What is the difference between determinism and fatalism?
Determinism is the view that the laws of nature together with the universe's initial state are sufficient to determine the state of the universe at every other point in the future. What "determine" means here isn't always clear, but usually what people have in mind is something like "derivability": in other words, determinism is the view that one could derive (in an ideal sense of "derive") every other future state of the universe just from the universe's initial state and the laws of nature.
Fatalism is the view that every future-tensed proposition has a determinate truth value. So for instance, there just is a fact of the matter as to whether I will die in a car crash tomorrow: hopefully it's false (recall Diodorus's "Master Argument", which I believe is about fatalism, not determinism).
Determinism seems to imply fatalism; if you can determine all future states of the universe with the laws of nature plus the initial state of the universe, then surely the truth value of all future-tensed propositions is decided (at least, I don't see how they would fail to be in any interesting way).
But you might be a fatalist without being a determinist. You might think that the laws of nature and the initial state of the universe are insufficient to determine the future states of the universe (e.g. probability is involved in determining future states of the universe), but you might think at the same time that future-tensed propositions still have a determinate truth value: we just can't determine that truth value from the laws of nature and the initial state of the universe.
Deterministic is a philosophic and scientific term. One could compare usefully it to the idea of fate in religous imagery or theology.
However the term fatalistic is pejorative. It describes a certain attitude like resignation (towards fate perhaps). For example "he's fatalistic". Its not really a philosophical term.
However, it has been used to describe cultures in East (not present day). One could say it is an orientalist term (as in Edward Saids analysis). It displayed a difference of philosophy - the imperial West versus the renunciate culture of India & China (i.e. Hinduism and Buddhism). Except of course Christianity is a renunciate culture so what it really described was not on the philosophical, or religous level - but on the practical, commercial, political & military level.
This is very similar to the question What is the difference between determinism and compatibilism?, because although the world works exactly the same way, it’s a matter of how our attitude determines what it means to us.
For fatalists, all events in the universe are predetermined, usually by a deity who also knows the future, and there is nothing they can do (or not do) to change the future.
For example, suppose a man has been smoking cigarettes since he was a child, and now that he’s older, he knows about the negative health effects. A fatalist would continue smoking because they believe if they are meant to quit, it will happen some day regardless of what they do. If they are not meant to quit, then they are meant to continue smoking and suffer the consequences. The problem with this line of reasoning is that the fatalist has the attitude that there is no reason to try. So while they wait for the predetermined event to “stop smoking” to happen, they eventually die.

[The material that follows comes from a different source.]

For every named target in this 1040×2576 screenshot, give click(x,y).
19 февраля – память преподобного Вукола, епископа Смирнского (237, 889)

For determinist, the world works the exact same way, either by a deity who knows the future or just the laws of physics, and there is nothing they can do (or not do) to change the future.
However, using the example above, a determinist would have a different attitude. The determinist recognizes that the future cannot be changed, but they also understand that nobody knows the future. Therefore, if they try to quit smoking, it may be that their future has been predetermined to not be a smoker. They use their knowledge of the negative consequences to cause them to try, and hope that their efforts produce a successful effect. So while the world works exactly same as the fatalist’s world, a determinist’s attitude is similar to those who believe in a free will.

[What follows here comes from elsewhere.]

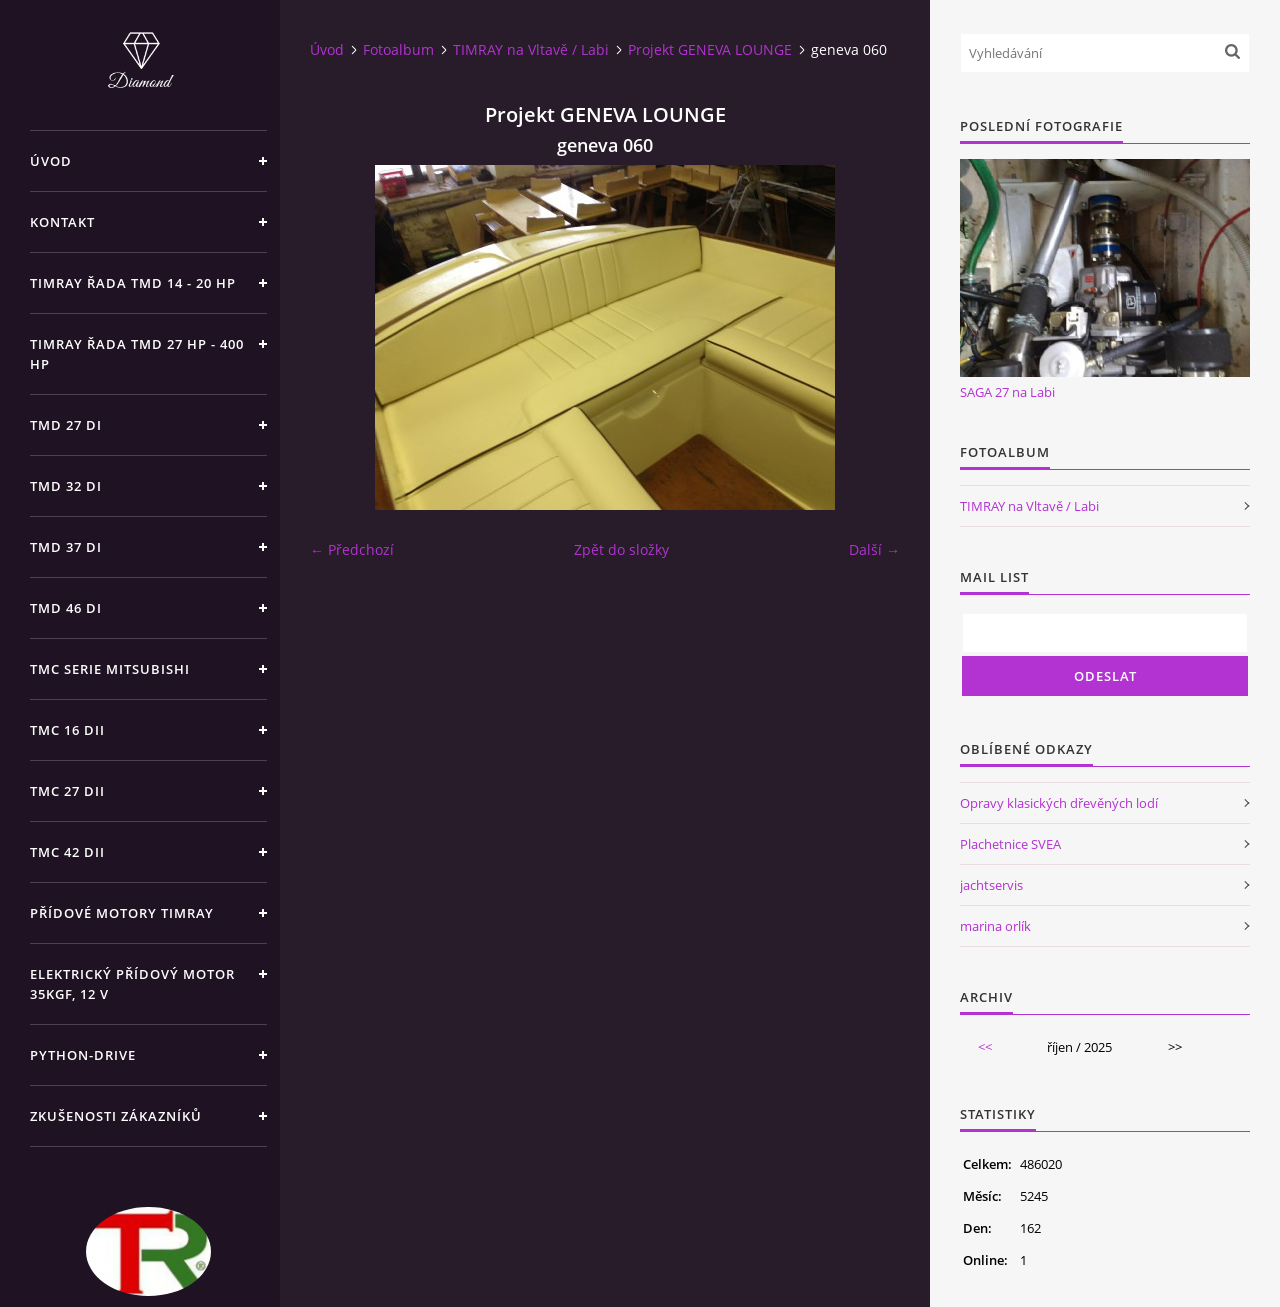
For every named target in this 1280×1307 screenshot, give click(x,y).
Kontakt (62, 222)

If we could both predict the future and change the future, we might have what many call a free will. However, this would involve predicting how every action we take will influence the entire world, truly understanding the infinite amount of possibilities, and having the wisdom to choose the greatest outcome for our self- and somehow choose what that self should be to begin with. The problem is, we would spend so much time thinking, we could never accomplish anything; and I’m not sure how we could freely choose a self prior to having a self without infinite regress. If anyone has a logical explanation of how free will is supposed to work, I would really love to hear it.
Determinism is about laws of nature, including humans as a Conscious objects liable or prone to laws of nature. In Determinism there's no free will, even for Humans. In Determinism once the cause exists, the effect necessarily will exist.
In Determinism we may consider free will as an illusion.
Fatalism is about Destiny, free will exists and is real, not an illusion, but God acts to limit the probabilities. Thus the event, any event destined to happen, will happen, but free will acts, so the event may progress or delay but anyway it will happen.
Again: - Determinism about laws of nature and future. - Fatalism about humans future and free will.
Can you change the future if you know how to manipulate people? Manipulation is essentially knowing somebody's program; how they behave, how primate societies and interactions work, and then strumming their strings accordingly to get them to act in a way you want. Wouldn't you then know their future to some degree?
Determinism is past-driven. Everything happens due to a cause in the past.
Fatalism is future-oriented. Everything happens for a purpose in the future.
Determinism implies no creator or controller. The events unfold following no plan, serving no purposes.
Fatalism implies a creator/controller deity. The events unfold according to a plan serving the purposes of said deity.